Instructions for the task: Please copy each line below that contains the word "kamu".

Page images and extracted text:
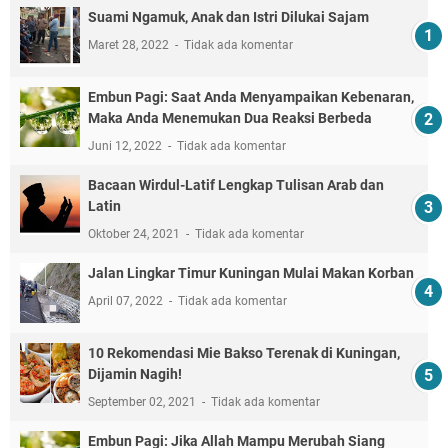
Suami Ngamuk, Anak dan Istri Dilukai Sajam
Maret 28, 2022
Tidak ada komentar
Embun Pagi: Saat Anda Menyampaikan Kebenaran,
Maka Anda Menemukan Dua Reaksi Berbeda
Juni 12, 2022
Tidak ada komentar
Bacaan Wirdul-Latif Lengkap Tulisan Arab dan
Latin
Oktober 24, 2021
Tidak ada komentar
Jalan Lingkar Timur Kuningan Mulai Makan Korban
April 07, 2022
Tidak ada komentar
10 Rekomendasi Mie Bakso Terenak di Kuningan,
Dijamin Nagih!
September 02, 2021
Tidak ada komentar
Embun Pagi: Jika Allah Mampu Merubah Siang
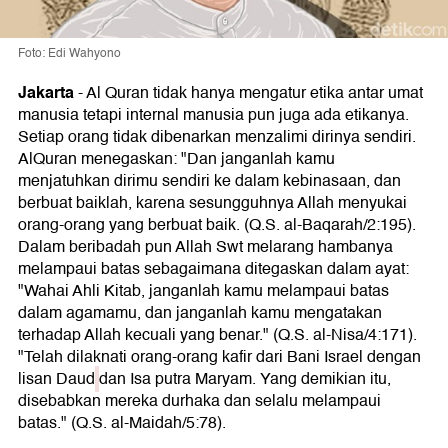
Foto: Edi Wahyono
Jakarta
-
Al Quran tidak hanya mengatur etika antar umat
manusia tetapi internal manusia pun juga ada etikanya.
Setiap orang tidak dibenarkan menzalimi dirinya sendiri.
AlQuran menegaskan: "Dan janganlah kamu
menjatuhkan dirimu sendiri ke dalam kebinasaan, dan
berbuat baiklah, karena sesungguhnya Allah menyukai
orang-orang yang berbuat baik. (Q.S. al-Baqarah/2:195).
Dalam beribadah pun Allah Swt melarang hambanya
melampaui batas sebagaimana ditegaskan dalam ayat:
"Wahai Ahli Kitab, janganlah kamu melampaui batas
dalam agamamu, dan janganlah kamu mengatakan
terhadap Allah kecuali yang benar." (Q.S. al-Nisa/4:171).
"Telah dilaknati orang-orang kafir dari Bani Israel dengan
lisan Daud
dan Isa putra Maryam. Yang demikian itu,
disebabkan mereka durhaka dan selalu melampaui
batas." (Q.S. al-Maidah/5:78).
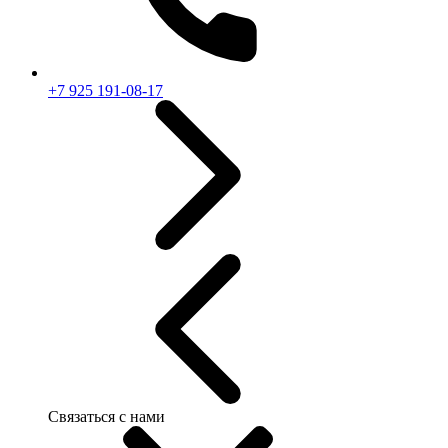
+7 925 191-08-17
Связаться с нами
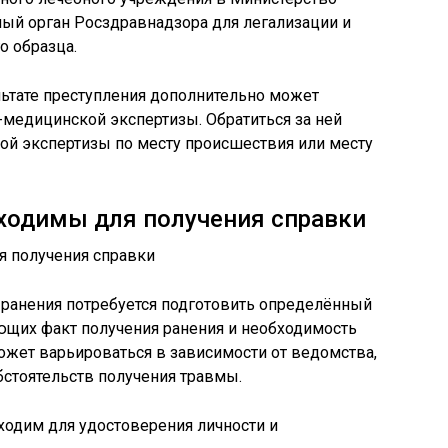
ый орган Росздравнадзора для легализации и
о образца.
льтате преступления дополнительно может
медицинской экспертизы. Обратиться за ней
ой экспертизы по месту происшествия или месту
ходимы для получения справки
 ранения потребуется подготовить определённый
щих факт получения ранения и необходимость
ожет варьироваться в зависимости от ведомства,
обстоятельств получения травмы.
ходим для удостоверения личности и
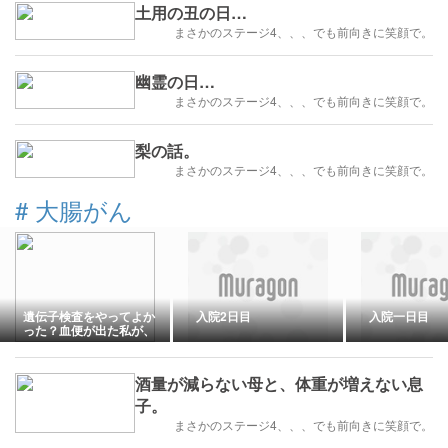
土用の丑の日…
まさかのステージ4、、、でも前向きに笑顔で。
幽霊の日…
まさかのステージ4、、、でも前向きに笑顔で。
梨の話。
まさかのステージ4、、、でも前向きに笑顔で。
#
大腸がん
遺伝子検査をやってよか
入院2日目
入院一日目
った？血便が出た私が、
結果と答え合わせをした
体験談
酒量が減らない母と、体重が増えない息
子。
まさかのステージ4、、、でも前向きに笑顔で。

Worked solution:
AlQuran menegaskan: "Dan janganlah kamu
"Wahai Ahli Kitab, janganlah kamu melampaui batas
dalam agamamu, dan janganlah kamu mengatakan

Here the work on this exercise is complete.